The confidence on the safety of more expensive and advanced digital authentication for online transactions may be misplaced. Two researchers show how these certificates are still vulnerable to low-level spoofing attacks that are used against cheaper security certificates.

These certificates, known as EV SSL or extended validation secure sockets layer certificates, were widely thought to immune to middle-in-the-man (MITM) attacks – such as when hackers waiting in an unsecured spot in a network or Wi-Fi hotspot intercepts data between a user and a site being currently accessed. When ordinary SSL certificates were shown to be vulnerable to these kinds of attacks, issuers of EV SSL claimed that their more expensive offering were immune to MITM attacks.

However, researchers Mike Zusman and Alexander Sotirov have proven this assumption of immunity false by demonstrating how MITM attacks may be done against EV SSL-issuing services. Due to loopholes present in the security design of many browsers, it has been shown that performing an MITM attack is possible and still cause the browser to display an indication that EV SSL protection is still uncompromised. Though an MITM attack on an EV SSL protected service still requires acquiring a spoofed SSL certificate, obtaining one is not such a difficult task. The researchers have shown the possibility of obtaining an SSL certificate for Mozilla.com without restrictions.
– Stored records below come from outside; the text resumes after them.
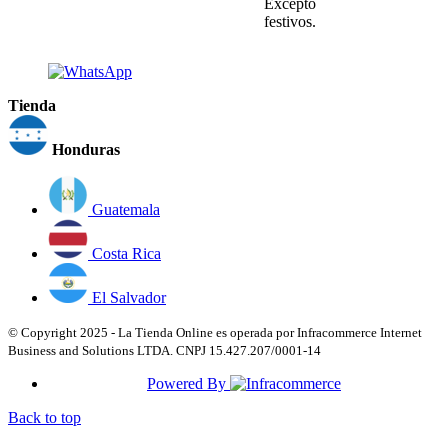
Excepto
festivos.
Tienda
Honduras
Guatemala
Costa Rica
El Salvador
© Copyright 2025 - La Tienda Online es operada por Infracommerce Internet
Business and Solutions LTDA. CNPJ 15.427.207/0001-14
Powered By
Back to top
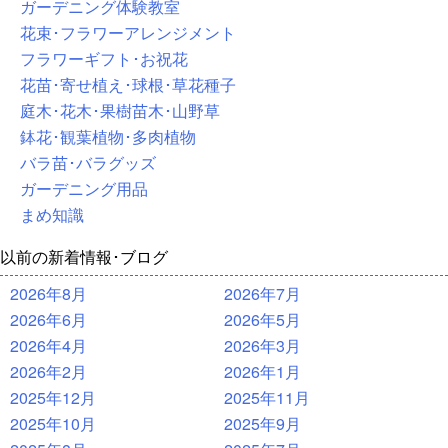
ガーデニング体験教室
花束･フラワーアレンジメント
フラワーギフト･お祝花
花苗･寄せ植え･球根･草花種子
庭木･花木･果樹苗木･山野草
鉢花･観葉植物･多肉植物
バラ苗･バラグッズ
ガーデニング用品
まめ知識
以前の新着情報･ブログ
2026年8月
2026年7月
2026年6月
2026年5月
2026年4月
2026年3月
2026年2月
2026年1月
2025年12月
2025年11月
2025年10月
2025年9月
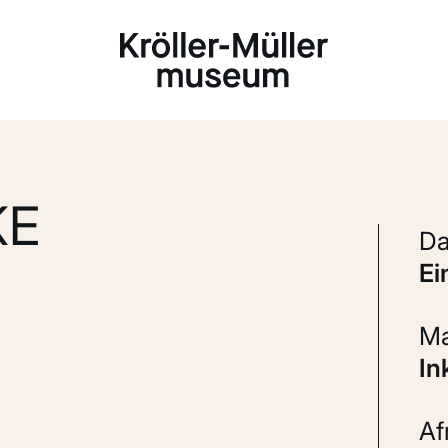
Laden...
KE
e
I
A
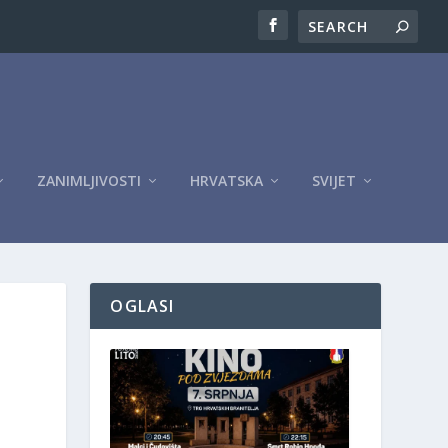
ZANIMLJIVOSTI
HRVATSKA
SVIJET
OGLASI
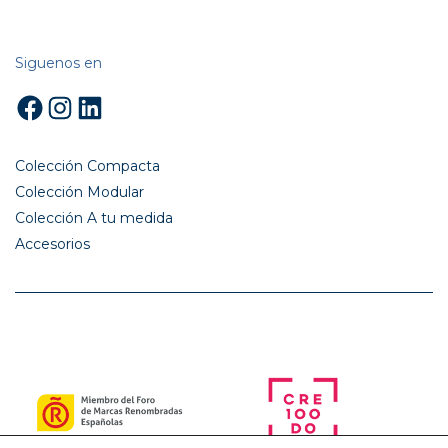
Siguenos en
Facebook
Instagram
LinkedIn
Colección Compacta
Colección Modular
Colección A tu medida
Accesorios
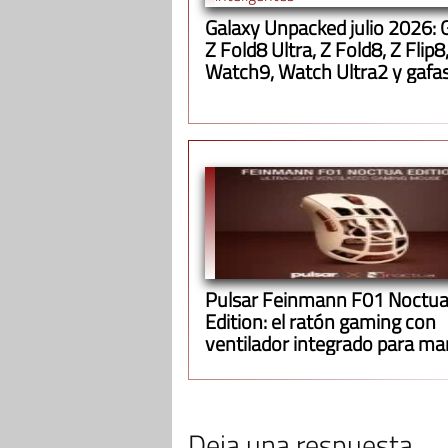
Galaxy Unpacked julio 2026: 
Z Fold8 Ultra, Z Fold8, Z Flip8
Watch9, Watch Ultra2 y gafa
inteligentes
Pulsar Feinmann F01 Noctu
Edition: el ratón gaming con
ventilador integrado para m
la mano fresca
Deja una respuesta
It was also shown that it was possible to obtain a certificate from Microsoft’s login.live.com.

With the compromised SSL certificate, the hacker can use it to inject malicious JavaScript while the victim accesses the legitimate EV-protected page. Since many browsers cannot distinguish between an EV SSL certificate and a spoofed one, many continue displaying the default green bar that certifies EV SSL protection.

With the malicious script injected, the victim is at the mercy of the hacker. The hacker can modify the site, intercept the data being transmitted between the site and the user, and even intercept the user’s keystrokes.

However, Sotirov does not believe that EV SSLs are completely useless, as this still provides a layer of user verification and requires additional applicant identity vetting- an improvement over previous SSL certificates.